Pharmacological chaperone is designed to stabilize α-GAL A and restore its activity.

GlaxoSmithKline (GSK) is making a $31 million investment in Amicus Therapeutics and will pay the firm another $30M up front in return for exclusive worldwide development and commercialization rights to the latter’s Phase III-stage Fabry disease therapy, Amigal™ (migalastat HCL). GSK’s investment in Amicus equates to a 19.9% stake in the firm.

Under terms of the deal the two companies will jointly fund Amigal monotherapy development costs, and work together to start clinical evaluation of Amigal combined with enzyme-replacement therapy (ERT) in the treatment of Fabry disease.

Amicus says the $60 million earned from GSK’s up-front payment and share purchase could be boosted by a further $170 million in Amigal development and commercial milestones, plus additional tiered double-digit royalties on future global sales of the drug. “The completion of this agreement with GSK is a transformational event for Amicus,” states John F. Crowley, its chairman and CEO. “With this key strategic alliance with GSK and the added financial strength it provides, Amicus is now uniquely positioned to build shareholder value through our expertise in rare disease drug development.”

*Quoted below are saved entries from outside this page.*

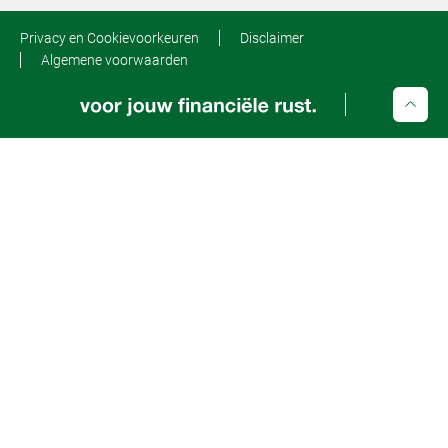
Privacy en Cookievoorkeuren
Disclaimer
Algemene voorwaarden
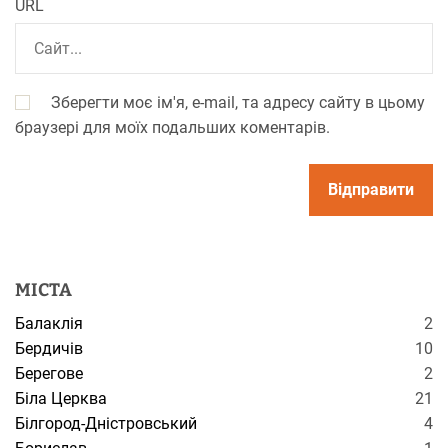
URL
Зберегти моє ім'я, e-mail, та адресу сайту в цьому
браузері для моїх подальших коментарів.
МІСТА
Балаклія
2
Бердичів
10
Берегове
2
Біла Церква
21
Білгород-Дністровський
4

Amicus is focused on the development of orally administered drugs known as pharmacological chaperones for the treatment of diseases characterized by protein misfolding. Molecular chaperone drugs are designed to selectively bind and stabilize their target proteins to facilitate protein folding into the correct three-dimensional shape. The firm believes this activity will restore the protein’s correct function, reduce the body’s tendency to identify the misfolded proteins as defective and destroy them, and reduce the tendency for such molecules to aggregate in the cell endoplasmic reticulum and cause proteotoxic effects. While Amicus is initially concentrating on drugs against lysosomal storage disorders, the firm believes its pharmacological chaperone technology will have potential application in a broad range of relevant genetic diseases, including neurodegenerative disorders and other metabolic diseases.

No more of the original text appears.